Entro e vedo che anche dentro non è mutato niente. Gli stessi tavolacci di legno, le stesse panche, le pareti dipinte di un improbabile blu cobalto e un ampio specchio di vecchia manifattura dove lasciavamo sempre le ditate quando facevamo i cretini. Avviandomi alla cassa mi accorgo, però, che è cambiato il personale. Non ci sono più Mohammed e suo figlio Malik, ma un ragazzo magro e coi capelli rasati, a cui ordino un panino e un’aranciata. Mentre aspetto, cominciamo a chiacchierare. Mi dice di avere ventitré anni e di chiamarsi Mario. Gli chiedo che ne è stato dei vecchi proprietari, e lui, con mia sorpresa, dice di essere il figlio di Malik, che Mohammed, suo nonno, è tornato in Pakistan da cinque anni, e che suo padre è morto d’infarto il mese scorso. Che carogna, il tempo: consapevole della sua eternità, marcia sulle nostre teste senza scomporsi e non si accorge che, attimo dopo attimo, cambia noi, la nostra vita, i nostri ricordi.
Il mio panino è pronto, come anche allora facevo mi avvio verso il tavolo in fondo, quello vicino allo specchio. Una musica etnica di sottofondo accompagna il sapore speziato, gli occhi mi cadono sul televisore che trasmette un telegiornale straniero. Improvvisamente fa il suo ingresso nel locale un signore sulla cinquantina, alto sul metro e ottanta e grasso come un maiale, con la faccia coperta da una folta barba e un grosso paio d’occhiali.
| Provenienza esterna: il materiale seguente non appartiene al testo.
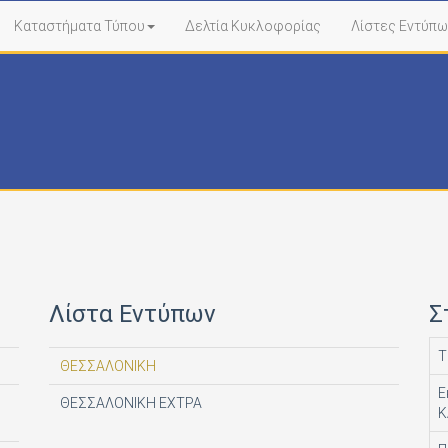
Καταστήματα Τύπου
Δελτία Κυκλοφορίας
Λίστες Εντύπω
Λίστα Εντύπων
Σ
Τ
ΘΕΣΣΑΛΟΝΙΚΗ
Ε
ΘΕΣΣΑΛΟΝΙΚΗ ΕΧΤΡΑ
Κ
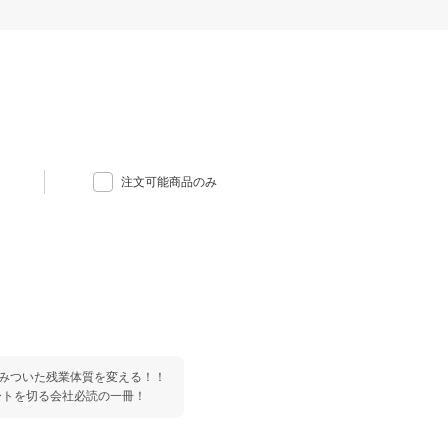
注文可能商品のみ
染みついた残業体質を変える！！
ートを切る会社必読の一冊！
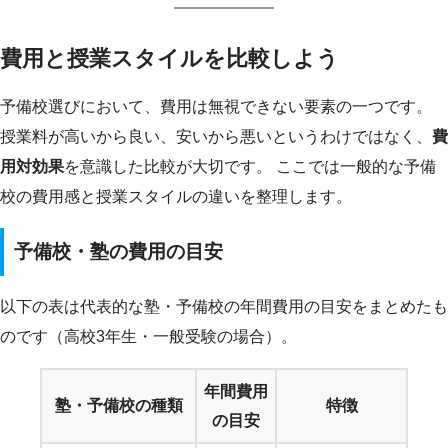
費用と授業スタイルを比較しよう
予備校選びにおいて、費用は無視できない要素の一つです。
授業料が高いから良い、安いから悪いというわけではなく、
費
用対効果
を意識した比較が大切です。 ここでは一般的な予備
校の費用感と授業スタイルの違いを整理します。
予備校・塾の費用の目安
以下の表は代表的な塾・予備校の年間費用の目安をまとめたも
のです（高校3年生・一般受験の場合）。
年間費用
塾・予備校の種類
特徴
の目安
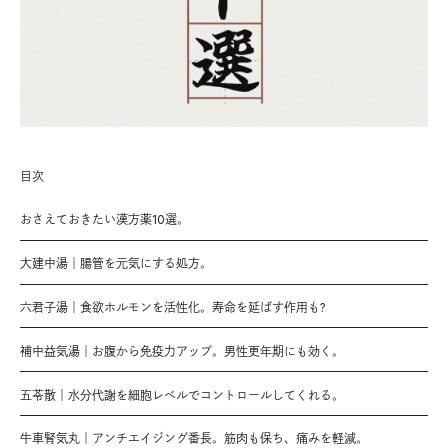
目次
おさえておきたい漢方薬10選。
大建中湯｜腸管を元気にする処方。
六君子湯｜食欲ホルモンを活性化。寿命を延ばす作用も?
補中益気湯｜お腹から免疫力アップ。男性更年期にも効く。
五苓散｜水分代謝を細胞レベルでコントロールしてくれる。
牛車腎気丸｜アンチエイジング番長。筋肉も保ち、痛みを軽減。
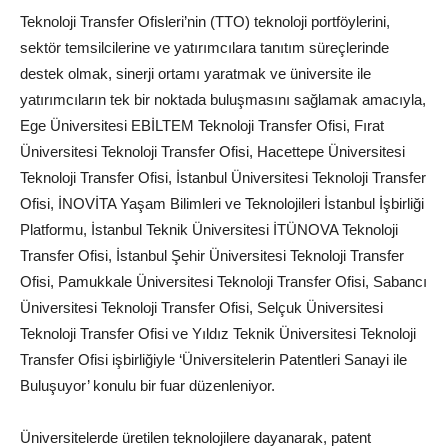
Teknoloji Transfer Ofisleri’nin (TTO) teknoloji portföylerini,
sektör temsilcilerine ve yatırımcılara tanıtım süreçlerinde
destek olmak, sinerji ortamı yaratmak ve üniversite ile
yatırımcıların tek bir noktada buluşmasını sağlamak amacıyla,
Ege Üniversitesi EBİLTEM Teknoloji Transfer Ofisi, Fırat
Üniversitesi Teknoloji Transfer Ofisi, Hacettepe Üniversitesi
Teknoloji Transfer Ofisi, İstanbul Üniversitesi Teknoloji Transfer
Ofisi, İNOVİTA Yaşam Bilimleri ve Teknolojileri İstanbul İşbirliği
Platformu, İstanbul Teknik Üniversitesi İTÜNOVA Teknoloji
Transfer Ofisi, İstanbul Şehir Üniversitesi Teknoloji Transfer
Ofisi, Pamukkale Üniversitesi Teknoloji Transfer Ofisi, Sabancı
Üniversitesi Teknoloji Transfer Ofisi, Selçuk Üniversitesi
Teknoloji Transfer Ofisi ve Yıldız Teknik Üniversitesi Teknoloji
Transfer Ofisi işbirliğiyle ‘Üniversitelerin Patentleri Sanayi ile
Buluşuyor’ konulu bir fuar düzenleniyor.
Üniversitelerde üretilen teknolojilere dayanarak, patent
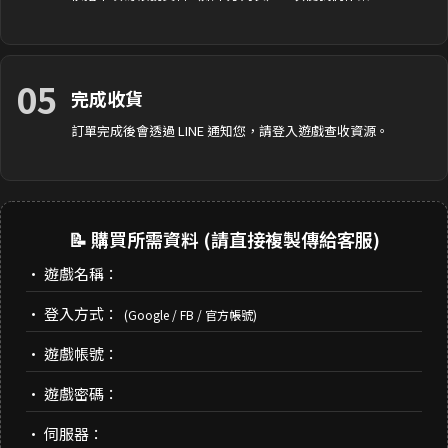
05
完成收貨
訂單完成後會透過 LINE 通知您，請登入遊戲查收資源。
📝 購買所需資料 (請直接複製傳給客服)
• 遊戲名稱：
• 登入方式：
(Google / FB / 官方帳號)
• 遊戲帳號：
• 遊戲密碼：
• 伺服器：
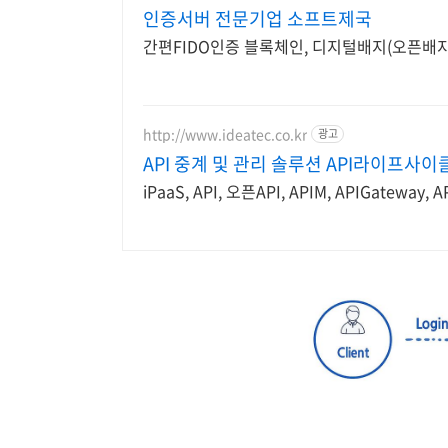
인증서버 전문기업 소프트제국
간편FIDO인증 블록체인, 디지털배지(오픈배지)
http://www.ideatec.co.kr
광고
API 중계 및 관리 솔루션 API라이프사
iPaaS, API, 오픈API, APIM, APIGateway, 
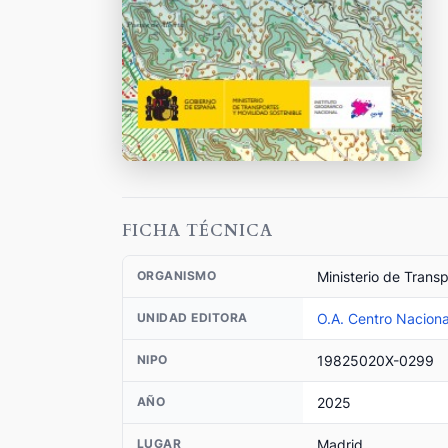
FICHA TÉCNICA
Ministerio de Trans
ORGANISMO
O.A. Centro Naciona
UNIDAD EDITORA
19825020X-0299
NIPO
2025
AÑO
Madrid
LUGAR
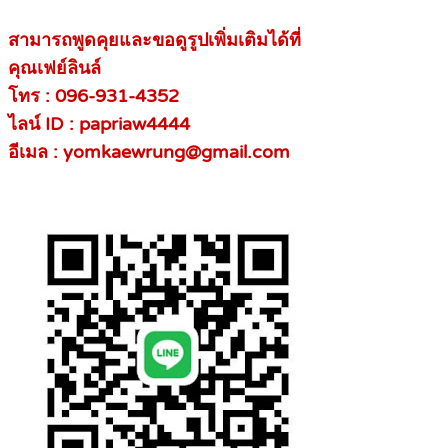
สามารถพูดคุยและขอดูรูปเพิ่มเติมได้ที่
คุณเฟย์ลินล์
โทร :
096-931-4352
ไลน์ ID :
papriaw4444
อีเมล : yomkaewrung@gmail.com
.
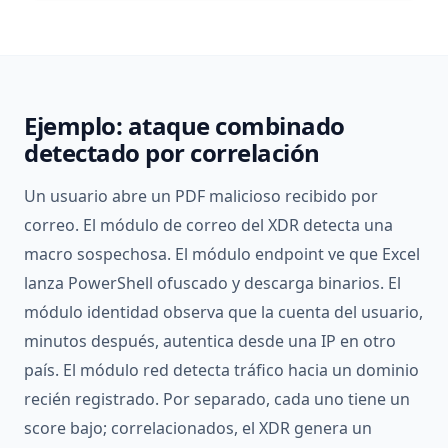
Ejemplo: ataque combinado
detectado por correlación
Un usuario abre un PDF malicioso recibido por
correo. El módulo de correo del XDR detecta una
macro sospechosa. El módulo endpoint ve que Excel
lanza PowerShell ofuscado y descarga binarios. El
módulo identidad observa que la cuenta del usuario,
minutos después, autentica desde una IP en otro
país. El módulo red detecta tráfico hacia un dominio
recién registrado. Por separado, cada uno tiene un
score bajo; correlacionados, el XDR genera un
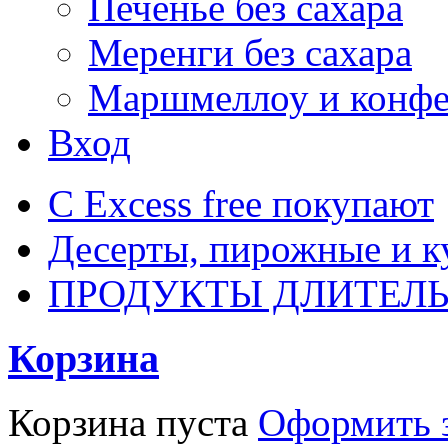
Печенье без сахара
Меренги без сахара
Маршмеллоу и конф
Вход
С Excess free покупают
Десерты, пирожные и к
ПРОДУКТЫ ДЛИТЕЛЬ
Корзина
Корзина пуста
Оформить з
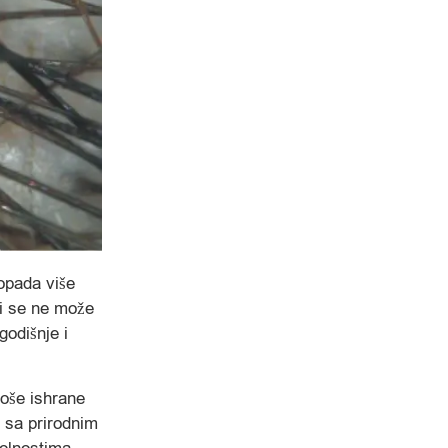
opada više
ji se ne može
godišnje i
loše ishrane
o sa prirodnim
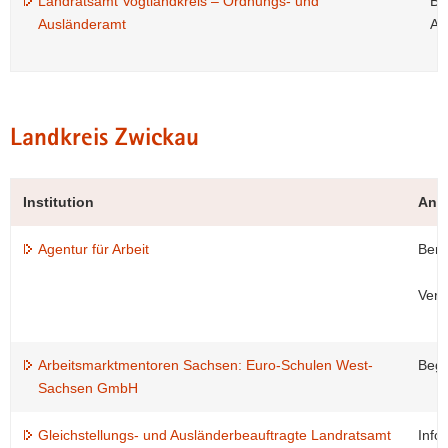
Landratsamt Vogtlandkreis – Ordnungs- und
Be
Ausländeramt
Ar
Landkreis Zwickau
Institution
Ang
Agentur für Arbeit
Bera
Verm
Arbeitsmarktmentoren Sachsen: Euro-Schulen West-
Begl
Sachsen GmbH
Gleichstellungs- und Ausländerbeauftragte Landratsamt
Info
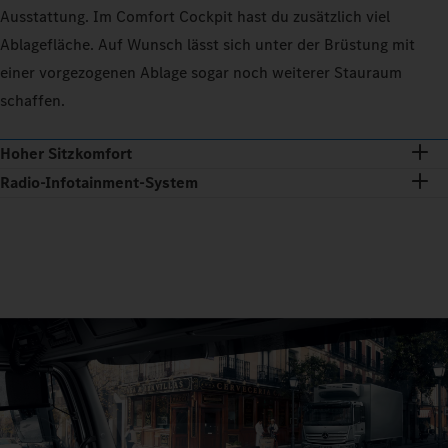
Ausstattung. Im Comfort Cockpit hast du zusätzlich viel
Ablagefläche. Auf Wunsch lässt sich unter der Brüstung mit
einer vorgezogenen Ablage sogar noch weiterer Stauraum
schaffen.
Hoher Sitzkomfort
Radio-Infotainment-System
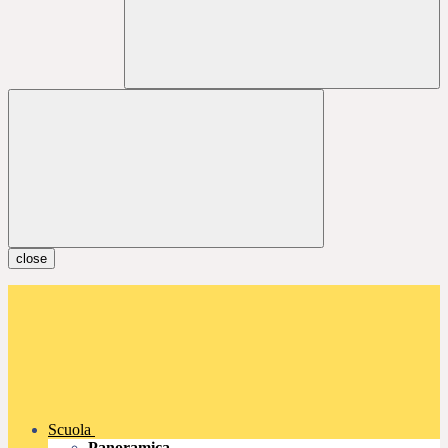
close
Scuola
Panoramica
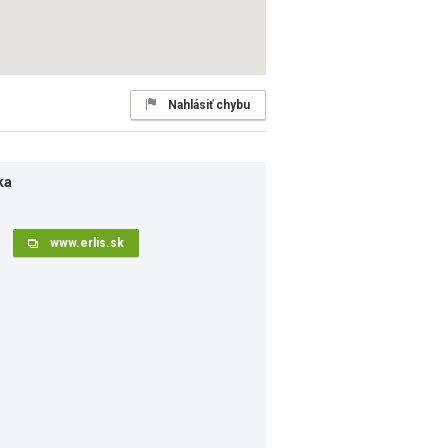
Nahlásiť chybu
ka
www.erlis.sk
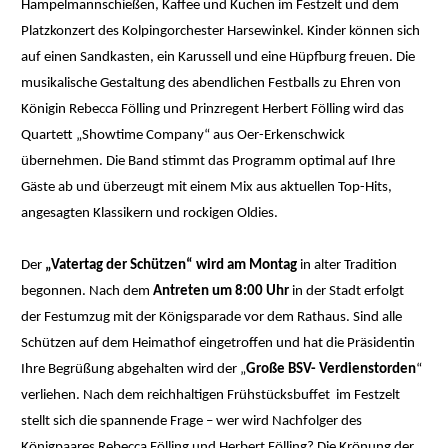
Hampelmannschießen, Kaffee und Kuchen im Festzelt und dem
Platzkonzert des Kolpingorchester Harsewinkel. Kinder können sich
auf einen Sandkasten, ein Karussell und eine Hüpfburg freuen. Die
musikalische Gestaltung des abendlichen Festballs zu Ehren von
Königin Rebecca Fölling und Prinzregent Herbert Fölling wird das
Quartett „Showtime Company“ aus Oer-Erkenschwick
übernehmen. Die Band stimmt das Programm optimal auf Ihre
Gäste ab und überzeugt mit einem Mix aus aktuellen Top-Hits,
angesagten Klassikern und rockigen Oldies.
Der
„Vatertag der Schützen“ wird am Montag
in alter Tradition
begonnen. Nach dem
Antreten um 8:00 Uhr
in der Stadt erfolgt
der Festumzug mit der Königsparade vor dem Rathaus. Sind alle
Schützen auf dem Heimathof eingetroffen und hat die Präsidentin
Ihre Begrüßung abgehalten wird der „
Große BSV- Verdienstorden
“
verliehen. Nach dem reichhaltigen Frühstücksbuffet im Festzelt
stellt sich die spannende Frage – wer wird Nachfolger des
Königpaares Rebecca Fölling und Herbert Fölling? Die Krönung der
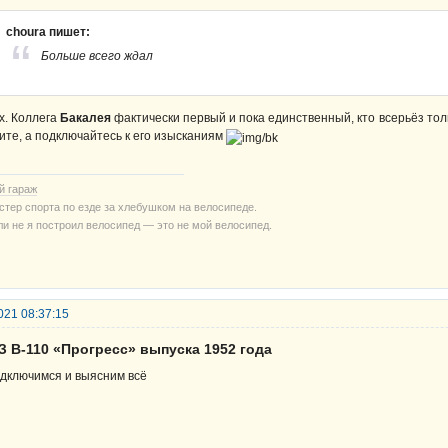
choura пишет:
Больше всего ждал
х. Коллега
Бакалея
фактически первый и пока единственный, кто всерьёз тольк
ите, а подключайтесь к его изысканиям
й гараж
стер спорта по езде за хлебушком на велосипеде.
ли не я построил велосипед — это не мой велосипед.
021 08:37:15
З В-110 «Прогресс» выпуска 1952 года
дключимся и выясним всё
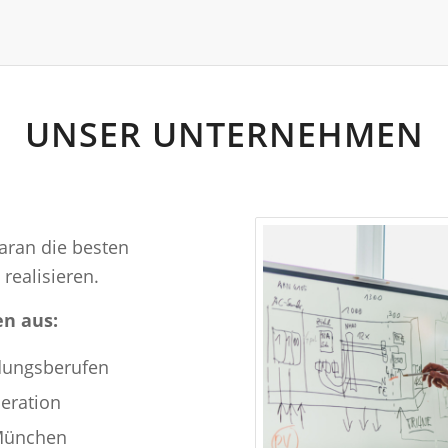
UNSER UNTERNEHMEN
aran die besten
realisieren.
n aus:
ldungsberufen
eration
n München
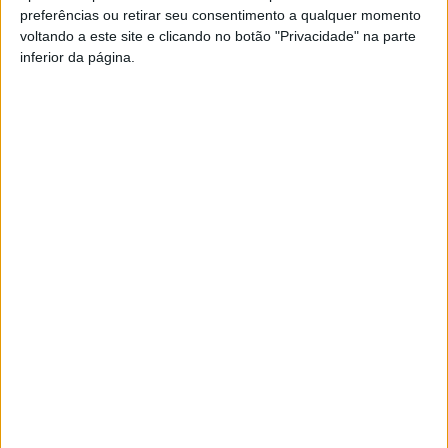
preferências ou retirar seu consentimento a qualquer momento
PUB
voltando a este site e clicando no botão "Privacidade" na parte
inferior da página.
Siga-nos nas redes sociais!
Facebook
Instagram
YouTube
DESTAQUES
Liga 2: Tondela arranca época com receção
ao Amarante
7 de Agosto, 2026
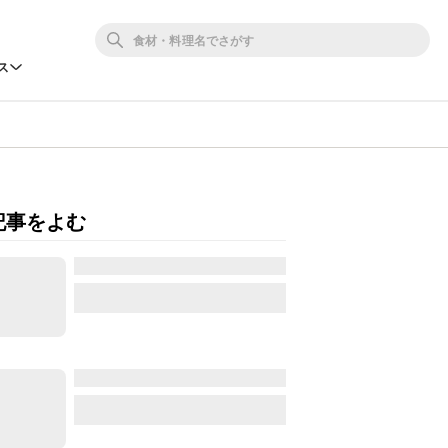
ス
記事をよむ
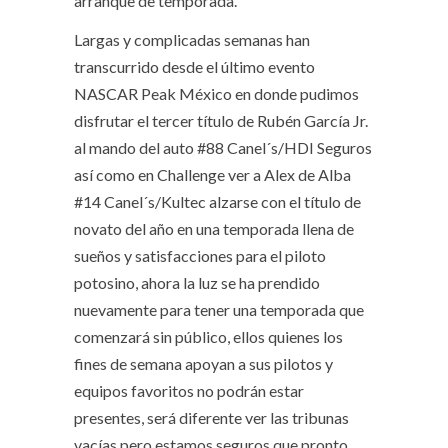
arranque de temporada.
Largas y complicadas semanas han
transcurrido desde el último evento
NASCAR Peak México en donde pudimos
disfrutar el tercer título de Rubén García Jr.
al mando del auto #88 Canel´s/HDI Seguros
así como en Challenge ver a Alex de Alba
#14 Canel´s/Kultec alzarse con el título de
novato del año en una temporada llena de
sueños y satisfacciones para el piloto
potosino, ahora la luz se ha prendido
nuevamente para tener una temporada que
comenzará sin público, ellos quienes los
fines de semana apoyan a sus pilotos y
equipos favoritos no podrán estar
presentes, será diferente ver las tribunas
vacías pero estamos seguros que pronto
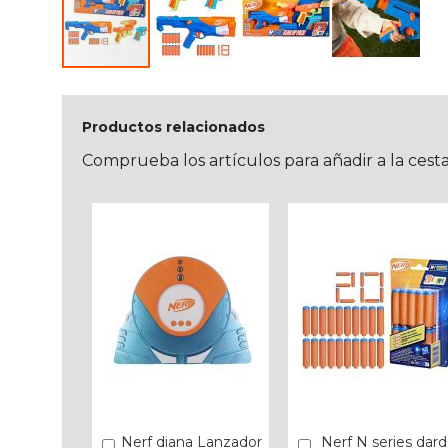
Productos relacionados
Comprueba los artículos para añadir a la cest
Nerf diana Lanzador
Nerf N series dar
Añadir
Añadir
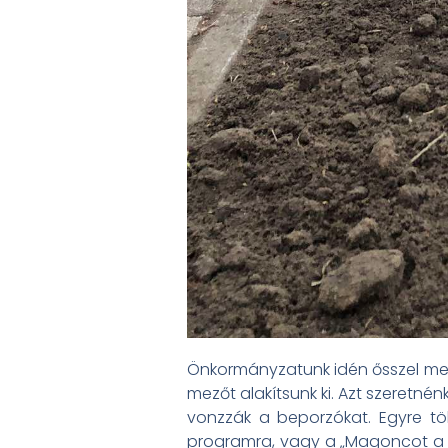
Önkormányzatunk idén ősszel megke
mezőt alakítsunk ki. Azt szeretnén
vonzzák a beporzókat. Egyre tö
programra, vagy a „Magoncot a 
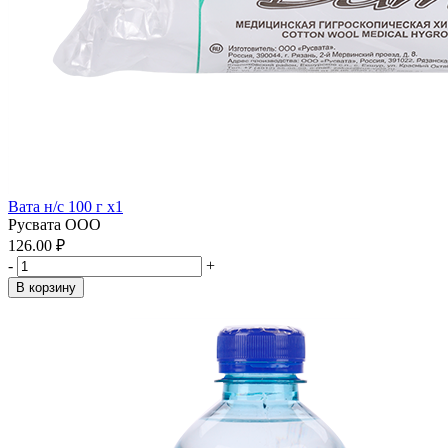
Вата н/с 100 г x1
Русвата ООО
126.00 ₽
-
+
В корзину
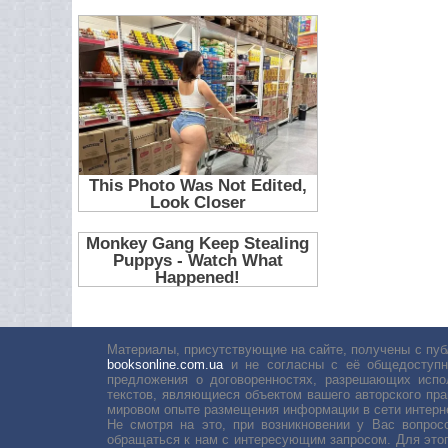
Материалы, присутствующие на сайте, получены с пуб
booksonline.com.ua
и не согласны с её общедоступн
предложения о договоренностях, разрешающих испо
текстов, являющиеся объектом вашего авторского пра
мировом опыте размещения информации в сети интерн
Не смотря на это, при возникновении у Вас вопро
обращаться к нам с интересующим запросом. Для этог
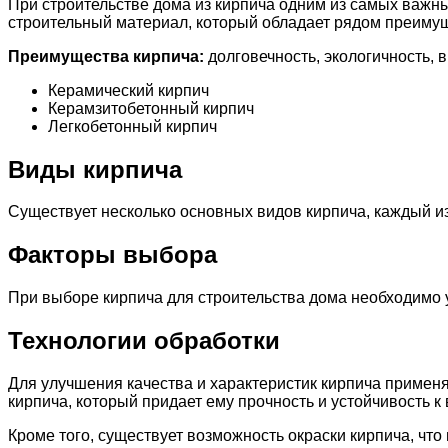
При строительстве дома из кирпича одним из самых важн
строительный материал, который обладает рядом преиму
Преимущества кирпича:
долговечность, экологичность, 
Керамический кирпич
Керамзитобетонный кирпич
Легкобетонный кирпич
Виды кирпича
Существует несколько основных видов кирпича, каждый и
Факторы выбора
При выборе кирпича для строительства дома необходимо
Технологии обработки
Для улучшения качества и характеристик кирпича примен
кирпича, который придает ему прочность и устойчивость 
Кроме того, существует возможность окраски кирпича, чт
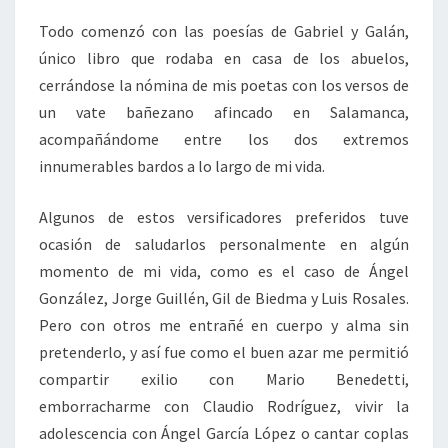
Todo comenzó con las poesías de Gabriel y Galán,
único libro que rodaba en casa de los abuelos,
cerrándose la nómina de mis poetas con los versos de
un vate bañezano afincado en Salamanca,
acompañándome entre los dos extremos
innumerables bardos a lo largo de mi vida.
Algunos de estos versificadores preferidos tuve
ocasión de saludarlos personalmente en algún
momento de mi vida, como es el caso de Ángel
González, Jorge Guillén, Gil de Biedma y Luis Rosales.
Pero con otros me entrañé en cuerpo y alma sin
pretenderlo, y así fue como el buen azar me permitió
compartir exilio con Mario Benedetti,
emborracharme con Claudio Rodríguez, vivir la
adolescencia con Ángel García López o cantar coplas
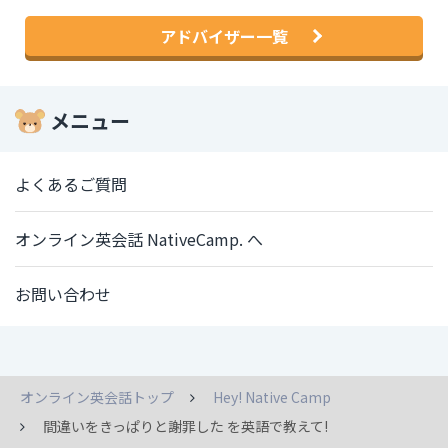
アドバイザー一覧
メニュー
よくあるご質問
オンライン英会話 NativeCamp. へ
お問い合わせ
オンライン英会話トップ
Hey! Native Camp
間違いをきっぱりと謝罪した を英語で教えて!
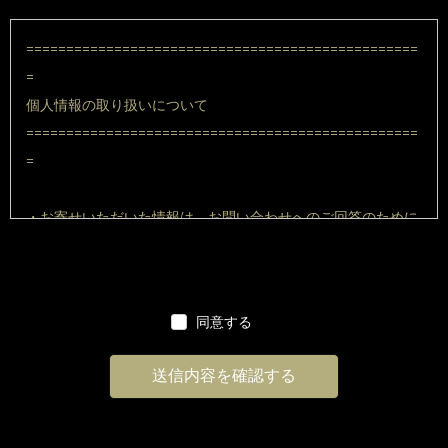
=================================================
=
個人情報の取り扱いについて
=================================================
=
・お寄せいただいた情報は、お問い合わせへのご回答のために
のみ使用し、その他の目的で使用したり無断で第三者へ提供す
ることはございません。
同意する
・お寄せいただいた情報に基づき、たかまる"より電話、e-mai
l等でご連絡差し上げる場合がございますのであらかじめご承知
願います。情報を正しくご記入いただけなかった場合は、対応
できない場合がございます。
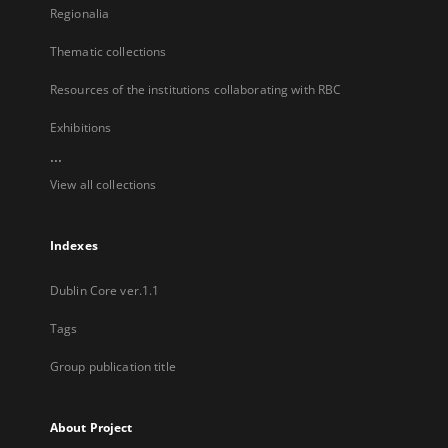
Regionalia
Thematic collections
Resources of the institutions collaborating with RBC
Exhibitions
...
View all collections
Indexes
Dublin Core ver.1.1
Tags
Group publication title
About Project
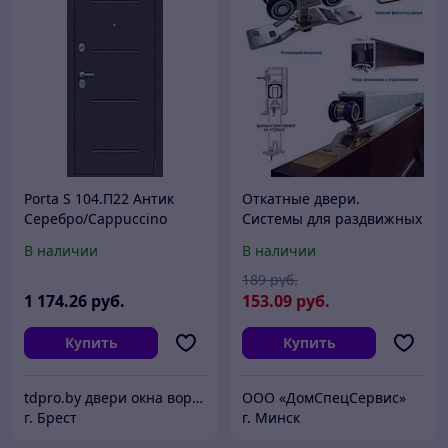
Porta S 104.П22 Антик
Откатные двери.
Серебро/Cappuccino
Системы для раздвижных
Veralinga
дверей 2м
В наличии
В наличии
189
руб.
1 174
.26
руб.
153
.09
руб.
Купить
Купить
tdpro.by двери окна ворота жалюзи
ООО «ДомCпецCервис»
г. Брест
г. Минск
L’energumeno si avvia al frigorifero in modo tracotante, afferra una lattina e la finisce dopo pochi sorsi, si avvicina alla vetrina e chiede una cotoletta di tofu.
«Sono a dieta,» dice a Mario in tono d’intesa.
Addento avidamente il panino per non sbottare in una risata. Quando gli consegna il piatto, il tizio viene a sedersi di fronte a me. Mentre si sforza di tagliare il tofu con le posate di plastica, entra un cane bastardo dal pelo ingrigito e una protuberanza che straborda dal collare.
«Via, Mario! Caccialo via!» sbotta a urlare il grassone.
Il ragazzo si avvicina pazientemente al tavolo, accompagna il cane all’uscita come si usa in certe serate con gli ospiti d’onore e gli lancia un pezzo di pane.
«Mario, di chi è quel cane?» domando io incuriosito.
«Dell’antiquario affianco,» risponde il ciccione.
La sua voce rimbomba nel locale come un proiettile. Mario alza gli occhi al cielo e sghignazza sotto i baffi.
«Ma perché quel bozzo sul collo, è malato?»
«Un cancro,» fa lui con voce abbattuta. «Ormai è vecchio, ha più di dieci anni, se si opera bisogna asportargli anche la zampa.»
«Purtroppo il tempo passa,» gli dico con tono melanconico. «Passa per tutti.»
«E se ne fotte,» mi fa eco il barbuto ammasso di lardo.
Alzo la mano in cenno di saluto ed esco dal locale. Nella tristezza dei suoi occhi, nell’istante prima di uscire, ho potuto scovare un pozzo d’umanità senza fondo. Il tempo può cambiarci esternamente, può mutare le nostre abitudini e i nostri stati d’animo, ma non potrà mai mettere le mani su quello che siamo.